Mulayam surprises none
Those who have followed the trajectory of Samajwadi Party leader Mulayam Singh Yadav’s politics over the years are unlikely to be surprised by his last-minute letting down of the so-called grand alliance in Bihar — the recently created front of chief minister Nitish Kumar, former chief minister Lalu Prasad Yadav, and the depleted Congress — that proposes to challenge the BJP-led NDA in the Assembly election in a few weeks from now.
Mr Yadav has, after all, shown a remarkable capacity to be on the right side of those wielding power at the Centre. That marks him out as a practical politician who can be said to be truly ideology-free in spite of leading a party with the name tag of “socialist”. The Samajwadi Party is not even a notional electoral force in Bihar. To that extent, the protestation of the SP that it was humiliated by the major alliance partners with too small an offer of seats to contest is as lame an explanation as one might expect to encounter.

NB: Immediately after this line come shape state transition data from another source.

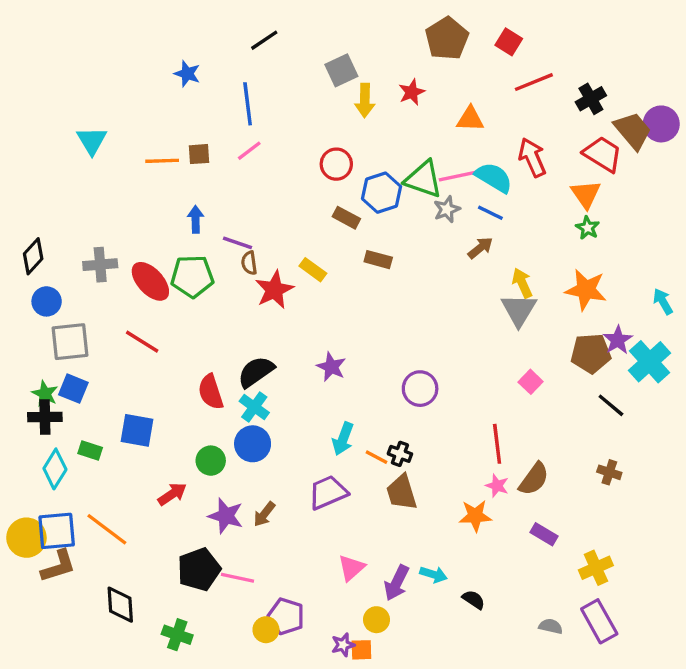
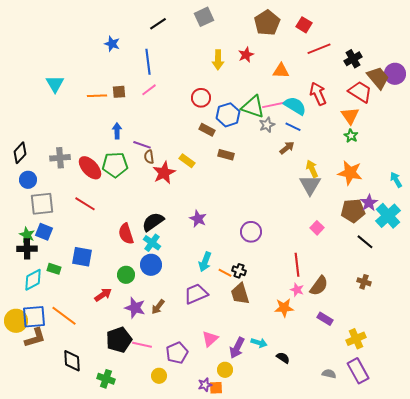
gray square: (341, 70) -> (204, 17), moved
cyan diamond: (55, 469) -> (33, 280), turned 30
purple pentagon: (286, 616) -> (177, 353), moved, turned 30

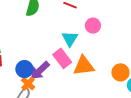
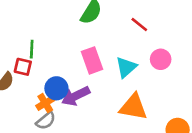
pink rectangle: (62, 58) -> (92, 60), moved
orange cross: (28, 84) -> (45, 103), moved

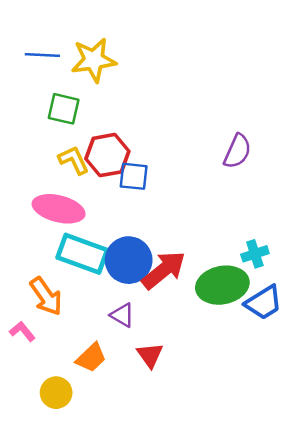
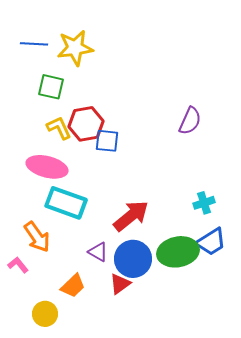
blue circle: (129, 260) -> (133, 259), moved
green ellipse: (222, 285) -> (178, 252), moved
red triangle: (150, 355) -> (120, 284), turned 30

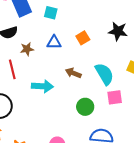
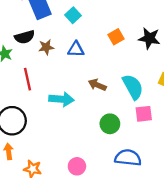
cyan square: (51, 13) -> (73, 15), turned 32
orange square: (83, 38) -> (116, 37), moved
brown star: (27, 49) -> (46, 47), moved

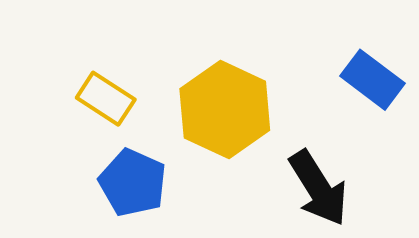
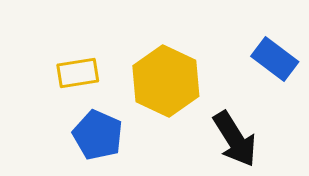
yellow rectangle: (106, 99) -> (78, 73), turned -42

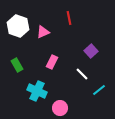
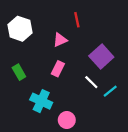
pink triangle: (43, 32) -> (60, 40), moved
purple square: (91, 51) -> (101, 57), size x1.5
cyan line: (99, 90) -> (110, 91), moved

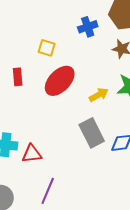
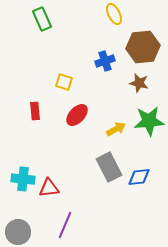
red ellipse: (60, 81) -> (77, 115), size x0.7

The wider meaning of SP’s decision pertains to Uttar Pradesh where state polls are due next year. If SP joins a front in Bihar which has Congress in it, it believes in Uttar Pradesh its claim to be the leading “secular” force, and from that vantage point its belittling of the Congress, may be diluted. In the landscape of Uttar Pradesh, and in the long-term perspective, Mr Yadav still sees the Congress as its principal adversary.